Segment Start: Records supplied

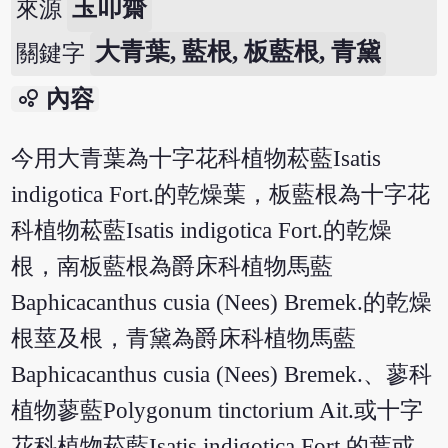
玉叩齋
來源
大青葉, 藍根, 板藍根, 青黛
關鍵字
bubble_chart
內容
今用大青葉為十字花科植物菘藍Isatis
indigotica Fort.的乾燥葉，板藍根為十字花
科植物菘藍Isatis indigotica Fort.的乾燥
根，南板藍根為爵床科植物馬藍
Baphicacanthus cusia (Nees) Bremek.的乾燥
根莖及根，青黛為爵床科植物馬藍
Baphicacanthus cusia (Nees) Bremek.、蓼科
植物蓼藍Polygonum tinctorium Ait.或十字
花科植物菘藍Isatis indigotica Fort.的葉或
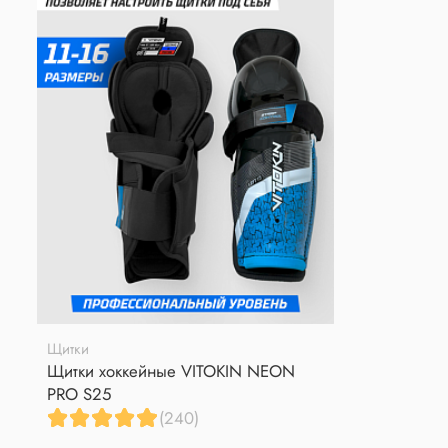
Щитки
Щитки хоккейные VITOKIN NEON
PRO S25
(240)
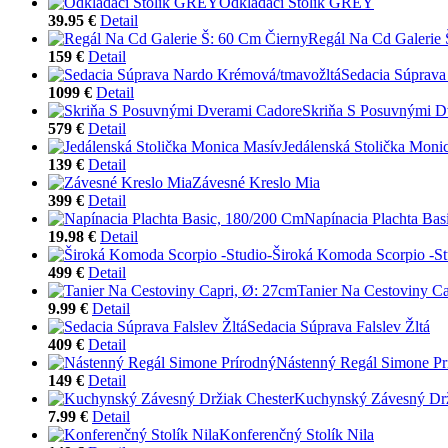
Odkladací Stolík GREY
39.95 €
Detail
Regál Na Cd Galerie 
159 €
Detail
Sedacia Súprava
1099 €
Detail
Skriňa S Posuvnými D
579 €
Detail
Jedálenská Stolička Moni
139 €
Detail
Závesné Kreslo Mia
399 €
Detail
Napínacia Plachta Bas
19.98 €
Detail
Široká Komoda Scorpio -St
499 €
Detail
Tanier Na Cestoviny Ca
9.99 €
Detail
Sedacia Súprava Falslev Žltá
409 €
Detail
Nástenný Regál Simone Pr
149 €
Detail
Kuchynský Závesný Drž
7.99 €
Detail
Konferenčný Stolík Nila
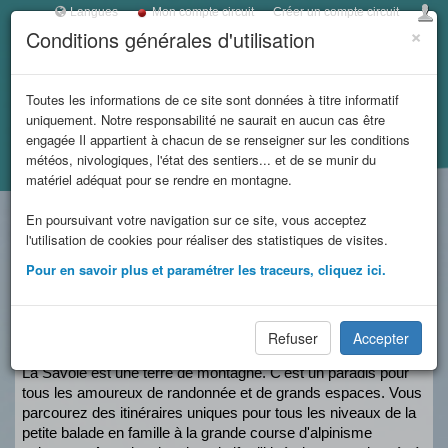
Langues
Mon compte circuit
Créer un compte circuit
×
Conditions générales d'utilisation
Toggl
navig
LES REFUGES DE
Toutes les informations de ce site sont données à titre informatif
uniquement. Notre responsabilité ne saurait en aucun cas être
SAVOIE
engagée Il appartient à chacun de se renseigner sur les conditions
météos, nivologiques, l'état des sentiers... et de se munir du
Accueil
et massifs
matériel adéquat pour se rendre en montagne.
En poursuivant votre navigation sur ce site, vous acceptez
limitrophes
5
0
22
l'utilisation de cookies pour réaliser des statistiques de visites.
circuit(s)
News
Refuge(s)
Pour en savoir plus et paramétrer les traceurs, cliquez ici.
Les refuges de Savoie,
Refuser
Accepter
Autant de portes ouvertes sur la montagne
La Savoie est une terre de montagne. C'est un paradis pour 
tous les amoureux de randonnée et de grands espaces. Vous 
parcourez des itinéraires uniques pour tous les niveaux de la 
petite balade en famille à la grande course d'alpinisme 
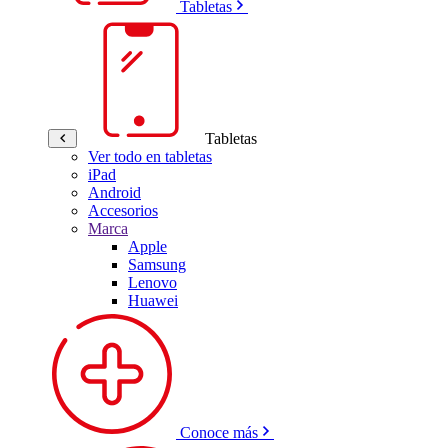
Tabletas
Tabletas
Ver todo en tabletas
iPad
Android
Accesorios
Marca
Apple
Samsung
Lenovo
Huawei
Conoce más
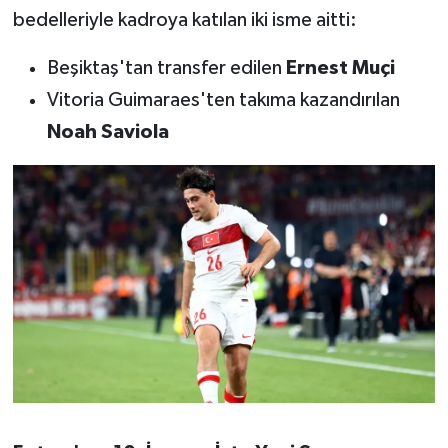
bedelleriyle kadroya katılan iki isme aitti:
Beşiktaş'tan transfer edilen
Ernest Muçi
Vitoria Guimaraes'ten takıma kazandırılan
Noah Saviola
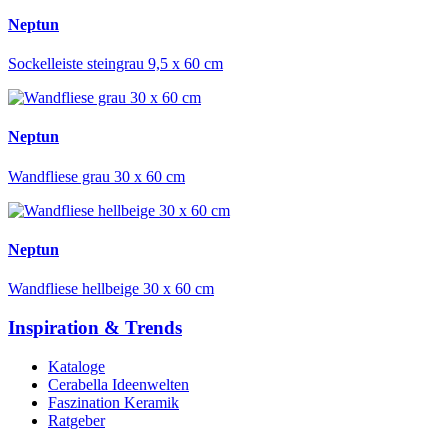
Neptun
Sockelleiste steingrau 9,5 x 60 cm
Neptun
Wandfliese grau 30 x 60 cm
Neptun
Wandfliese hellbeige 30 x 60 cm
Inspiration & Trends
Kataloge
Cerabella Ideenwelten
Faszination Keramik
Ratgeber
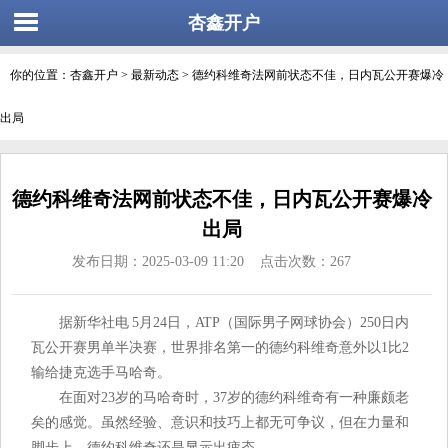
杏鑫开户
你的位置：
杏鑫开户
>
最新动态
> 德约科维奇法网前状态不佳，日内瓦公开赛爆冷
出局
德约科维奇法网前状态不佳，日内瓦公开赛爆冷
出局
发布日期：2025-03-09 11:20 点击次数：267
据新华社电 5月24日，ATP（国际男子网球协会）250日内
瓦公开赛男单半决赛，世界排名第一的德约科维奇意外以1比2
输给捷克选手马哈奇。
在面对23岁的马哈奇时，37岁的德约科维奇有一种廉颇老
矣的感觉。虽然经验、意识和技巧上都无可争议，但在力量和
脚步上，德约科维奇还是显示出疲态。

Segment End: Records supplied

**Exercise goal**
Write out each entry exactly; any pictures stay out of the copy.

**Task solution**
玉叩齋
來源
大青葉, 藍根, 板藍根, 青黛
關鍵字
bubble_chart
內容
今用大青葉為十字花科植物菘藍Isatis
indigotica Fort.的乾燥葉，板藍根為十字花
科植物菘藍Isatis indigotica Fort.的乾燥
根，南板藍根為爵床科植物馬藍
Baphicacanthus cusia (Nees) Bremek.的乾燥
根莖及根，青黛為爵床科植物馬藍
Baphicacanthus cusia (Nees) Bremek.、蓼科
植物蓼藍Polygonum tinctorium Ait.或十字
花科植物菘藍Isatis indigotica Fort.的葉或
Щитки
Щитки хоккейные VITOKIN NEON
PRO S25
(240)
Odkladací Stolík GREY
39.95 €
Detail
Regál Na Cd Galerie 
159 €
Detail
Sedacia Súprava
1099 €
Detail
Skriňa S Posuvnými D
579 €
Detail
Jedálenská Stolička Moni
139 €
Detail
Závesné Kreslo Mia
399 €
Detail
Napínacia Plachta Bas
19.98 €
Detail
Široká Komoda Scorpio -St
499 €
Detail
Tanier Na Cestoviny Ca
9.99 €
Detail
Sedacia Súprava Falslev Žltá
409 €
Detail
Nástenný Regál Simone Pr
149 €
Detail
Kuchynský Závesný Drž
7.99 €
Detail
Konferenčný Stolík Nila
Langues
Mon compte circuit
Créer un compte circuit
×
Conditions générales d'utilisation
Toggl
navig
LES REFUGES DE
Toutes les informations de ce site sont données à titre informatif
uniquement. Notre responsabilité ne saurait en aucun cas être
SAVOIE
engagée Il appartient à chacun de se renseigner sur les conditions
météos, nivologiques, l'état des sentiers... et de se munir du
Accueil
et massifs
matériel adéquat pour se rendre en montagne.
En poursuivant votre navigation sur ce site, vous acceptez
limitrophes
5
0
22
l'utilisation de cookies pour réaliser des statistiques de visites.
circuit(s)
News
Refuge(s)
Pour en savoir plus et paramétrer les traceurs, cliquez ici.
Les refuges de Savoie,
Refuser
Accepter
Autant de portes ouvertes sur la montagne
La Savoie est une terre de montagne. C'est un paradis pour 
tous les amoureux de randonnée et de grands espaces. Vous 
parcourez des itinéraires uniques pour tous les niveaux de la 
petite balade en famille à la grande course d'alpinisme 
Tabletas
Tabletas
Ver todo en tabletas
iPad
Android
Accesorios
Marca
Apple
Samsung
Lenovo
Huawei
Conoce más
bedelleriyle kadroya katılan iki isme aitti:
Beşiktaş'tan transfer edilen
Ernest Muçi
Vitoria Guimaraes'ten takıma kazandırılan
Noah Saviola
Neptun
Sockelleiste steingrau 9,5 x 60 cm
Neptun
Wandfliese grau 30 x 60 cm
Neptun
Wandfliese hellbeige 30 x 60 cm
Inspiration & Trends
Kataloge
Cerabella Ideenwelten
Faszination Keramik
Ratgeber
杏鑫开户
你的位置：
杏鑫开户
>
最新动态
> 德约科维奇法网前状态不佳，日内瓦公开赛爆冷
出局
德约科维奇法网前状态不佳，日内瓦公开赛爆冷
出局
发布日期：2025-03-09 11:20 点击次数：267
据新华社电 5月24日，ATP（国际男子网球协会）250日内
瓦公开赛男单半决赛，世界排名第一的德约科维奇意外以1比2
输给捷克选手马哈奇。
在面对23岁的马哈奇时，37岁的德约科维奇有一种廉颇老
矣的感觉。虽然经验、意识和技巧上都无可争议，但在力量和
脚步上，德约科维奇还是显示出疲态。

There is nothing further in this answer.